An earlier code, tabled by the previous government in March, had sought to introduce minimum space allowances which, according to the Game Farmers’ Association, would have jeopardised about 6% of pheasant and 43% of partridge egg production.
But this code of practice had been withdrawn by new junior DEFRA minister Jim Paice on taking office in late May. The replacement code, which the GFA says meets most of its concerns, is due to be tabled in the next two weeks.
Cages – or “raised laying units” as the GFA prefers to call them – are still a minority method of production for pheasants. They typically provide an area of about 25sq ft for one cock and eight hens, which are kept for about three months prior to release back into the wild.
The laying units are enriched with baffles, dusting material and scratching areas, with the eggs collected daily and transferred to incubators.

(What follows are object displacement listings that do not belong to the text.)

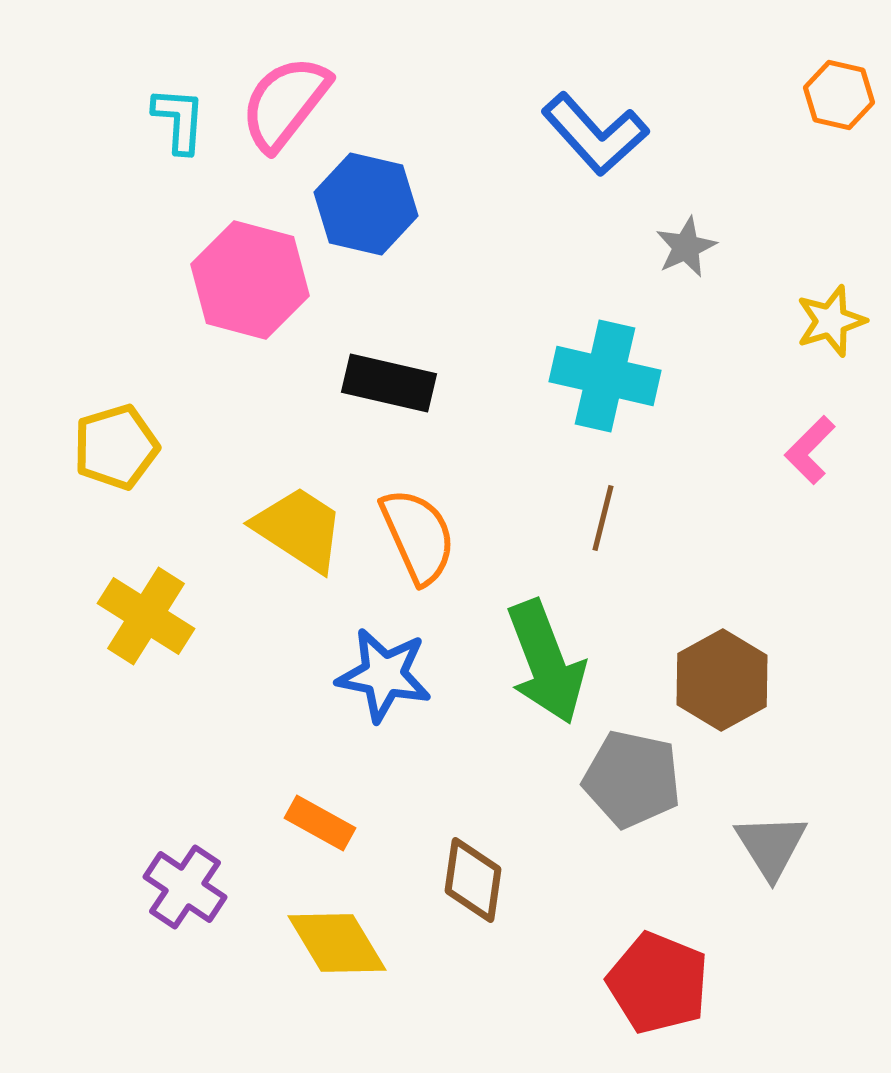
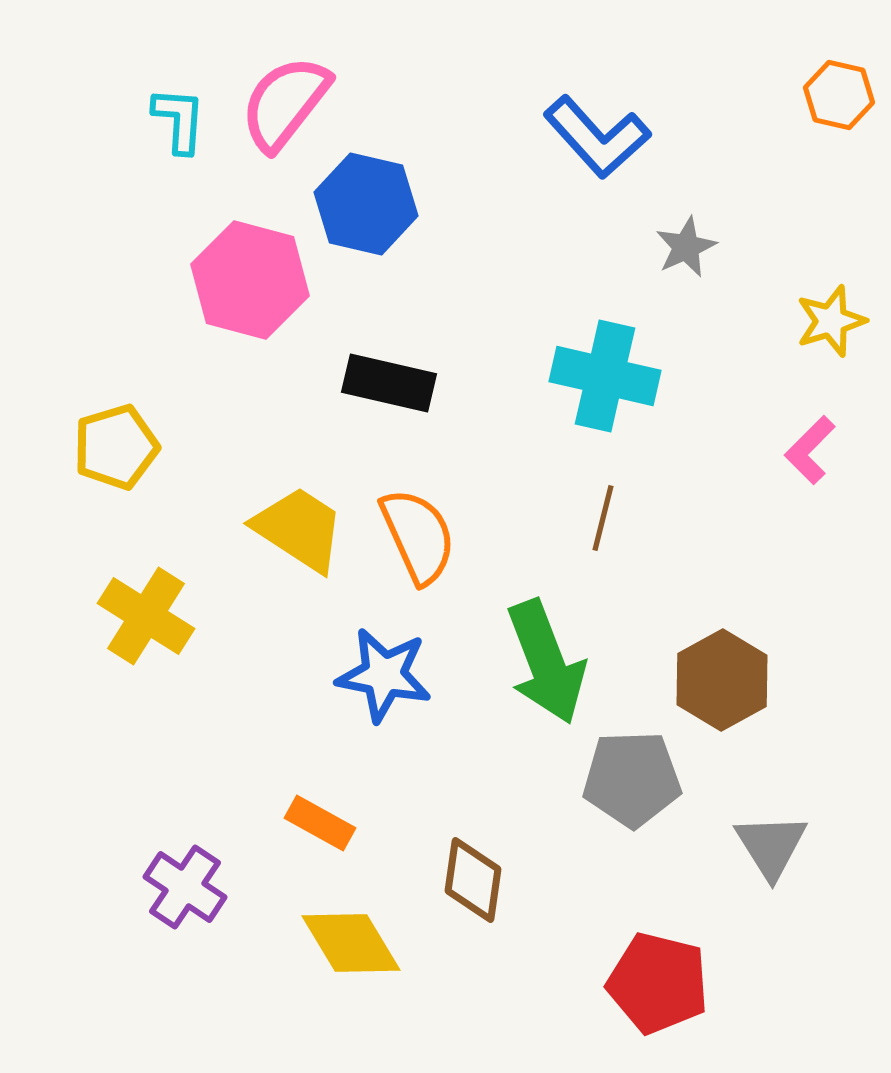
blue L-shape: moved 2 px right, 3 px down
gray pentagon: rotated 14 degrees counterclockwise
yellow diamond: moved 14 px right
red pentagon: rotated 8 degrees counterclockwise
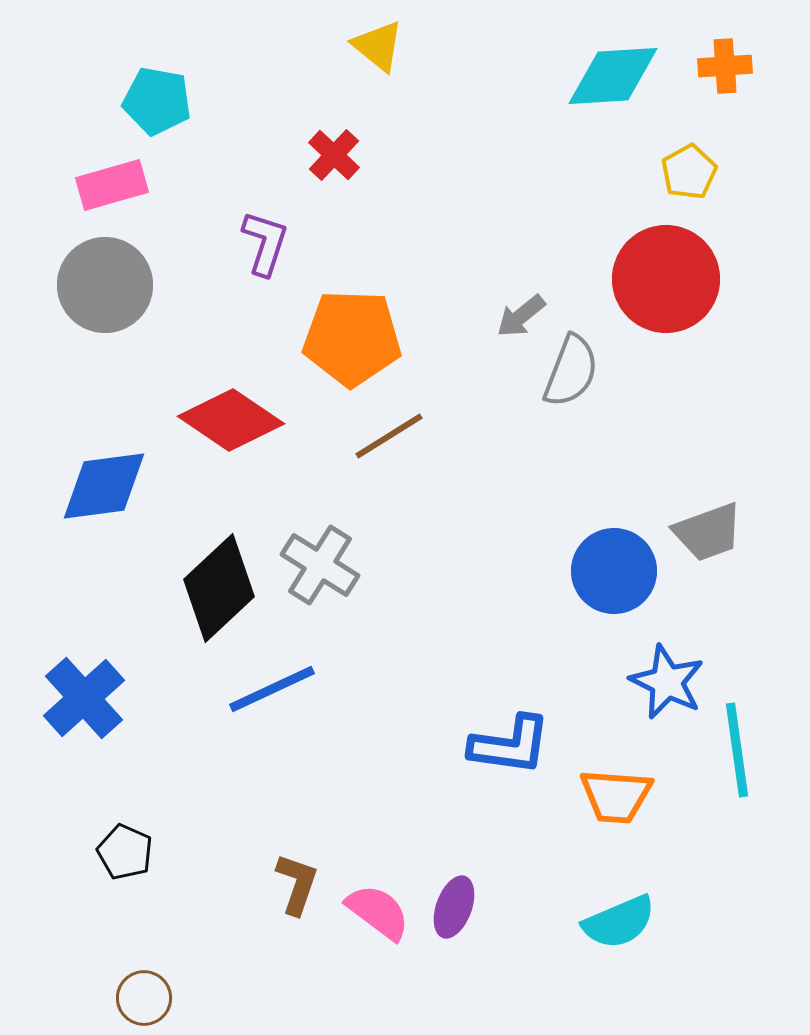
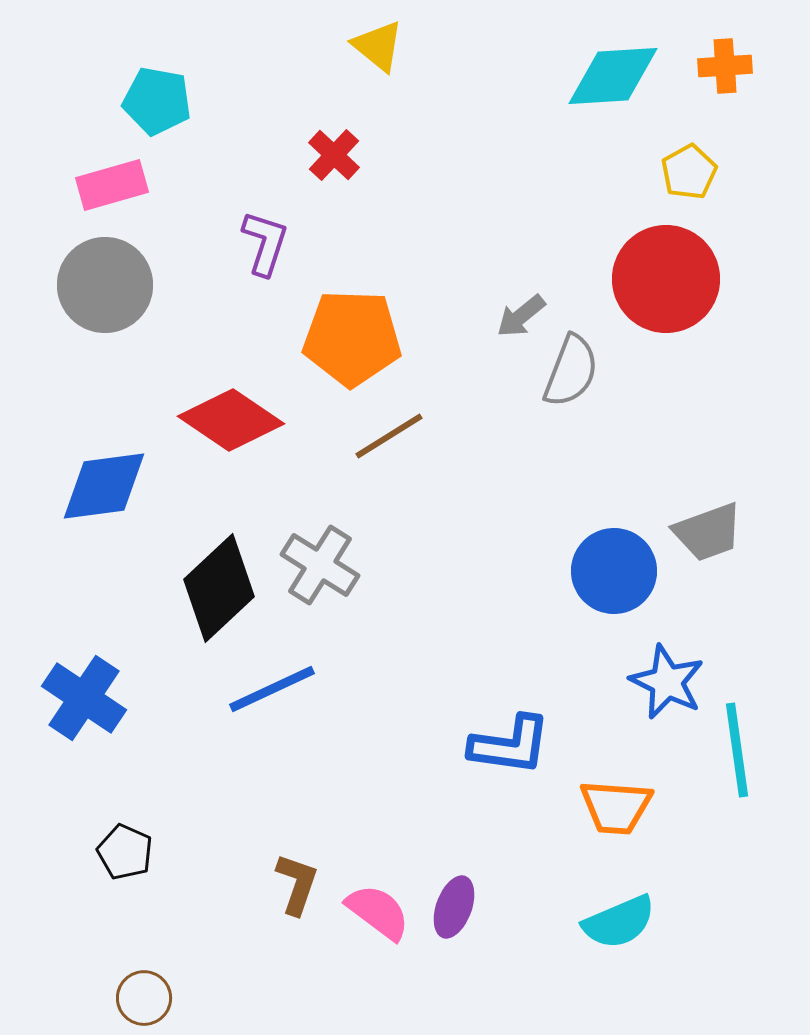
blue cross: rotated 14 degrees counterclockwise
orange trapezoid: moved 11 px down
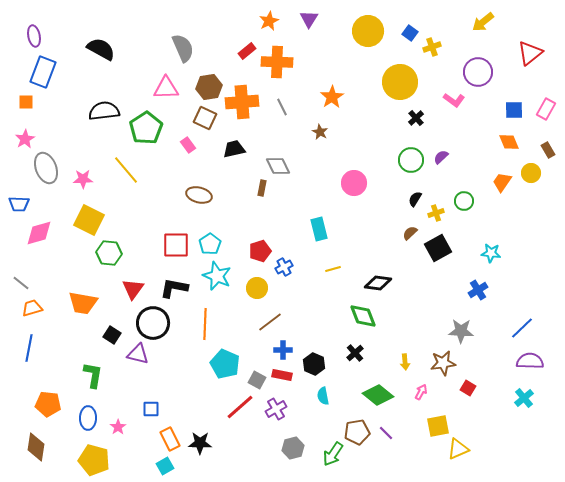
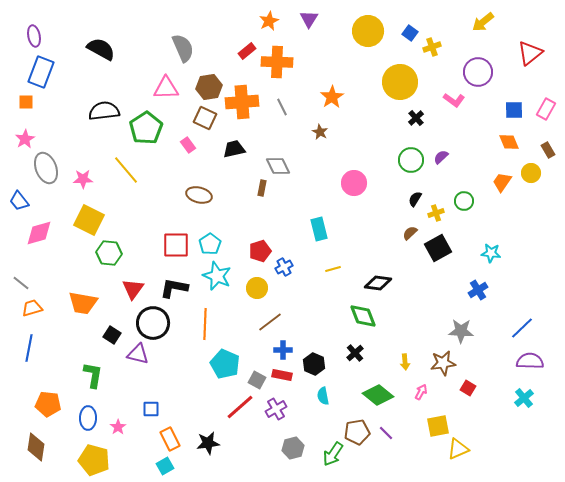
blue rectangle at (43, 72): moved 2 px left
blue trapezoid at (19, 204): moved 3 px up; rotated 50 degrees clockwise
black star at (200, 443): moved 8 px right; rotated 10 degrees counterclockwise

But the RSPCA does not believe the system meets the basic physical and behavioural needs of game birds and has called for further research. “In the meantime, the aim is to persuade the industry to act in accordance with the scientific principles of welfare and avoid using cages as a precaution,” said a statement.
“Although it is extremely good news that the barren cage system for breeding game birds is not going to be endorsed by DEFRA, we’d like the government to make a stand on so-called enriched cages too, whilst committing to some much-needed research to address the serious welfare concerns,” said RSPCA senior scientific officer Alice Clark.
“We appreciate the lack of evidence on this issue makes it hard to provide detailed recommendations, so new scientific research would allow a timely revision of the code based on the findings to ensure all farmed game birds are able to carry out their natural behaviours.”